What needs to be done →
Only the lines from the one that contains "Azərbaycan Universitetinə qəbul Dövlət" through the last line of the records should appear, each printed exactly as it is.
Data for this task START
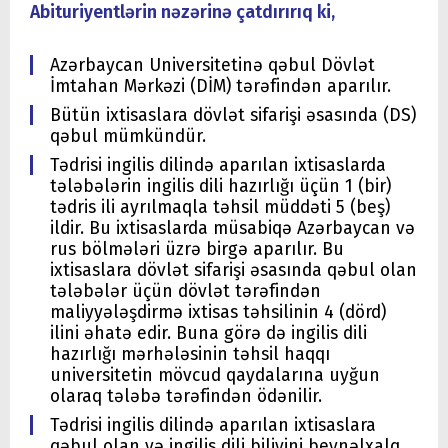
Abituriyentlərin nəzərinə çatdırırıq ki,
Azərbaycan Universitetinə qəbul Dövlət
İmtahan Mərkəzi (DİM) tərəfindən aparılır.
Bütün ixtisaslara dövlət sifarişi əsasında (DS)
qəbul mümkündür.
Tədrisi ingilis dilində aparılan ixtisaslarda
tələbələrin ingilis dili hazırlığı üçün 1 (bir)
tədris ili ayrılmaqla təhsil müddəti 5 (beş)
ildir. Bu ixtisaslarda müsabiqə Azərbaycan və
rus bölmələri üzrə birgə aparılır. Bu
ixtisaslara dövlət sifarişi əsasında qəbul olan
tələbələr üçün dövlət tərəfindən
maliyyələşdirmə ixtisas təhsilinin 4 (dörd)
ilini əhatə edir. Buna görə də ingilis dili
hazırlığı mərhələsinin təhsil haqqı
universitetin mövcud qaydalarına uyğun
olaraq tələbə tərəfindən ödənilir.
Tədrisi ingilis dilində aparılan ixtisaslara
qəbul olan və ingilis dili biliyini beynəlxalq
Data for this task END
Written solution →
Azərbaycan Universitetinə qəbul Dövlət
İmtahan Mərkəzi (DİM) tərəfindən aparılır.
Bütün ixtisaslara dövlət sifarişi əsasında (DS)
qəbul mümkündür.
Tədrisi ingilis dilində aparılan ixtisaslarda
tələbələrin ingilis dili hazırlığı üçün 1 (bir)
tədris ili ayrılmaqla təhsil müddəti 5 (beş)
ildir. Bu ixtisaslarda müsabiqə Azərbaycan və
rus bölmələri üzrə birgə aparılır. Bu
ixtisaslara dövlət sifarişi əsasında qəbul olan
tələbələr üçün dövlət tərəfindən
maliyyələşdirmə ixtisas təhsilinin 4 (dörd)
ilini əhatə edir. Buna görə də ingilis dili
hazırlığı mərhələsinin təhsil haqqı
universitetin mövcud qaydalarına uyğun
olaraq tələbə tərəfindən ödənilir.
Tədrisi ingilis dilində aparılan ixtisaslara
qəbul olan və ingilis dili biliyini beynəlxalq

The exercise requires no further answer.